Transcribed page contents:

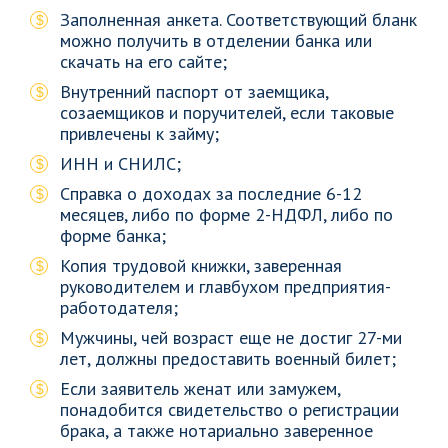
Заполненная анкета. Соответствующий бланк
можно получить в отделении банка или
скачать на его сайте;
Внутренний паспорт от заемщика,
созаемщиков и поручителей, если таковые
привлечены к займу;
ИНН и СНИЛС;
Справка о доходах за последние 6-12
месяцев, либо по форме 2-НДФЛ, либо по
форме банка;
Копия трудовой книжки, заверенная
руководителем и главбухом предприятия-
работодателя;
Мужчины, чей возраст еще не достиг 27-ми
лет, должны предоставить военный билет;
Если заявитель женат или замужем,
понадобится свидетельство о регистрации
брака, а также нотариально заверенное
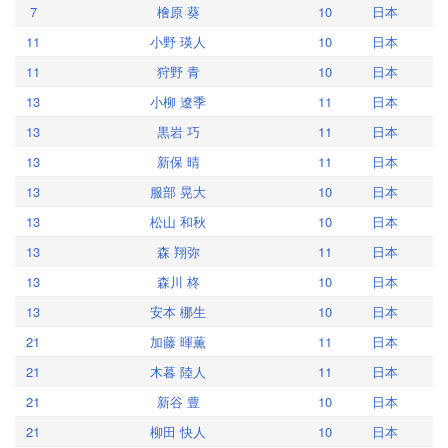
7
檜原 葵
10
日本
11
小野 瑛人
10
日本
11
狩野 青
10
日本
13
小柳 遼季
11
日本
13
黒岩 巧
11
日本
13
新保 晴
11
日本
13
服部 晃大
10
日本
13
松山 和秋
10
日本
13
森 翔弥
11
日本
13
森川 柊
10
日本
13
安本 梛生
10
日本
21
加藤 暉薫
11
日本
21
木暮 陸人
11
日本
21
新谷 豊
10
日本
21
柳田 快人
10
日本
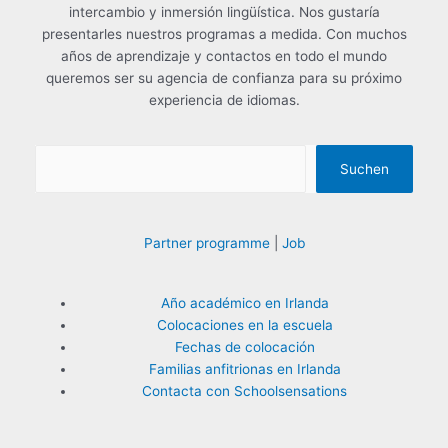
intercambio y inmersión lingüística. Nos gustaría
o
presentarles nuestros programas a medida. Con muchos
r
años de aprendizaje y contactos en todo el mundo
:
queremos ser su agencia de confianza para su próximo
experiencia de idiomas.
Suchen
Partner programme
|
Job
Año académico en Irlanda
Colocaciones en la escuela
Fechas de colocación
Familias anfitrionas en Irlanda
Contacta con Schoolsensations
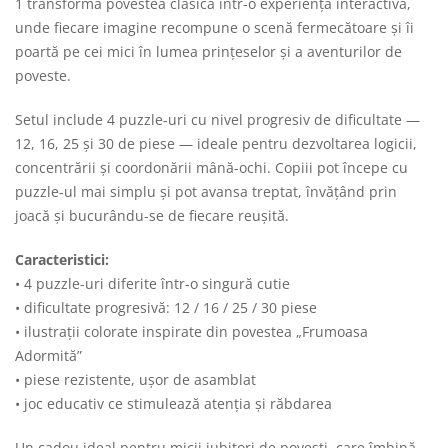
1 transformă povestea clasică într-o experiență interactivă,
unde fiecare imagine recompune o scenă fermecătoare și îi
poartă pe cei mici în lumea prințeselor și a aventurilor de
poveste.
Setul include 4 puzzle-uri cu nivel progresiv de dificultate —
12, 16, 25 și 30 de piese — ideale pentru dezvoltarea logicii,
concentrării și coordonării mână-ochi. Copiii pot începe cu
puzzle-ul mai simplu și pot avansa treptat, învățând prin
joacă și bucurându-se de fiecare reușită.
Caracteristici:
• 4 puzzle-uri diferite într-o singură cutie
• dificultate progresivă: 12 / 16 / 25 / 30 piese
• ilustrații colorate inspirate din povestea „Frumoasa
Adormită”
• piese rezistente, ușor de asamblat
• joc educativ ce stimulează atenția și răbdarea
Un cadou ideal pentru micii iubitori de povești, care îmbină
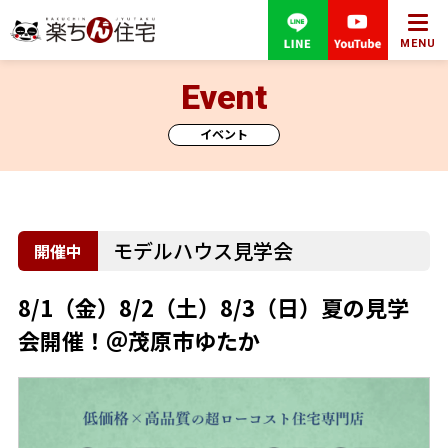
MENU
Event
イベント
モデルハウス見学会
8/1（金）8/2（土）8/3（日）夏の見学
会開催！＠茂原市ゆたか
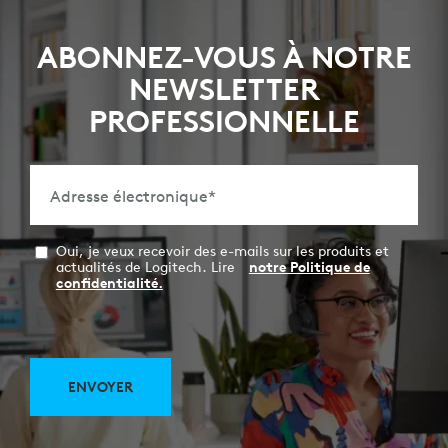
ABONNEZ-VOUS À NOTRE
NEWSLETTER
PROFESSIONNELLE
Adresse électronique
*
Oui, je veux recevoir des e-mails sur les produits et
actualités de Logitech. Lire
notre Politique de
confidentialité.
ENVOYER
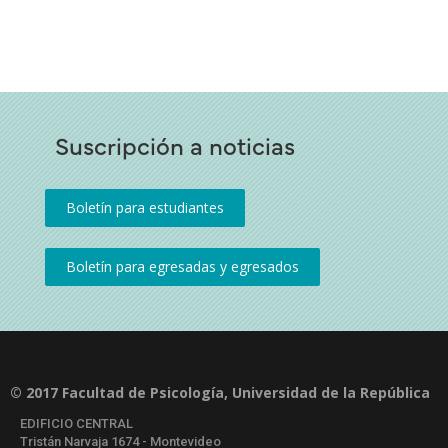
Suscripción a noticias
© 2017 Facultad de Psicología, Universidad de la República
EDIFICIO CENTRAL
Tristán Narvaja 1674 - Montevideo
...
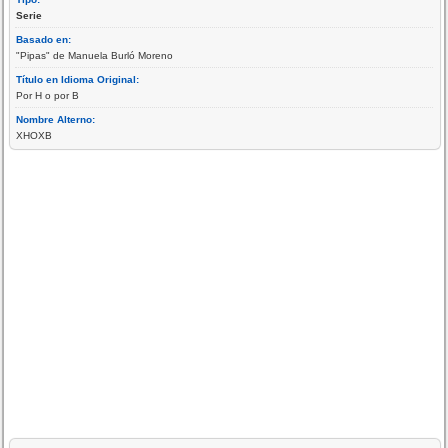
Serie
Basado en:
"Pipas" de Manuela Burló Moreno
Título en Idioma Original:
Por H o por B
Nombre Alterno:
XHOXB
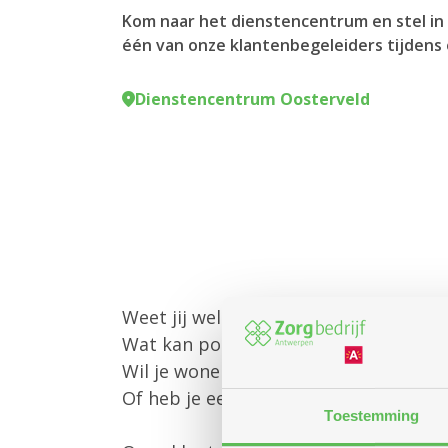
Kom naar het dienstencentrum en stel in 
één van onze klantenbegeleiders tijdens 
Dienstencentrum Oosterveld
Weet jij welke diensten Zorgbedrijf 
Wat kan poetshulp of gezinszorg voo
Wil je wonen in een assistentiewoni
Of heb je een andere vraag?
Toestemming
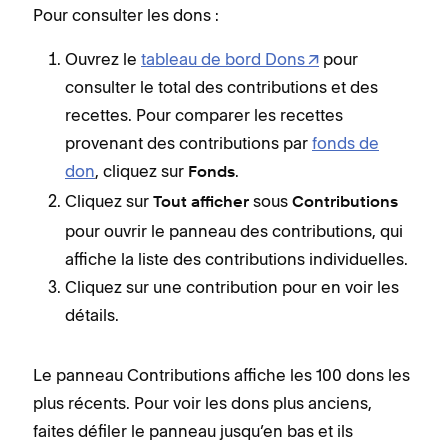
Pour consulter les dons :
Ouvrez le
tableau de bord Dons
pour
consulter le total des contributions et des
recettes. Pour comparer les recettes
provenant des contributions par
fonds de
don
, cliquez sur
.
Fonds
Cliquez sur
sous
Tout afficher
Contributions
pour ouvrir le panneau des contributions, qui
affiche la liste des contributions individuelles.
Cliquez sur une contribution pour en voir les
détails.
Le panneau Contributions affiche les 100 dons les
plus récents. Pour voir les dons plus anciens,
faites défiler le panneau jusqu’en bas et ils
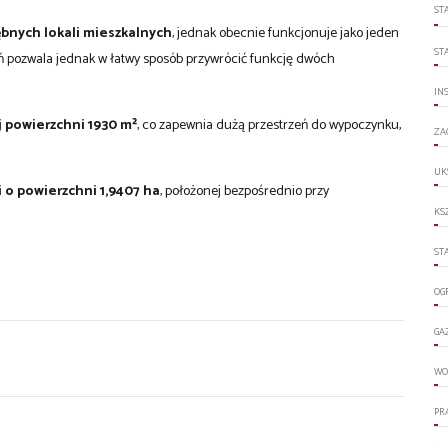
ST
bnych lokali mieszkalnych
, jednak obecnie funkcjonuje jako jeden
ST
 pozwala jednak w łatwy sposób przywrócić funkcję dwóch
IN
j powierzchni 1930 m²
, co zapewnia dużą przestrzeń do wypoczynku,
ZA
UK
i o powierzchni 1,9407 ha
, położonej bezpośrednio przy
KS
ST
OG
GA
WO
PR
---
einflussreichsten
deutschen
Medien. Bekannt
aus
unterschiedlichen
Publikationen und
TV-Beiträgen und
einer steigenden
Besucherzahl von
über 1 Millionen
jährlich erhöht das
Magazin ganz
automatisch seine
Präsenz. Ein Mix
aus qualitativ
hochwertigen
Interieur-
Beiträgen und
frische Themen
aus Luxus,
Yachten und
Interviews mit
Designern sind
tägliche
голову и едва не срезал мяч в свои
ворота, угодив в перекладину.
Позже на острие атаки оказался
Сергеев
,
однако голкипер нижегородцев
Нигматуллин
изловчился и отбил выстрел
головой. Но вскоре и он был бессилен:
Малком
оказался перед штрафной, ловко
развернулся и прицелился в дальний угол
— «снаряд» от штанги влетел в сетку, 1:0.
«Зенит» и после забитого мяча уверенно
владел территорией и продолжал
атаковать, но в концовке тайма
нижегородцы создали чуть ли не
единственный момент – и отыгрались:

**Exercise brief:**
Lines holding "банка" in the data above: copy each of them.

**Answer box:**
можно получить в отделении банка или
форме банка;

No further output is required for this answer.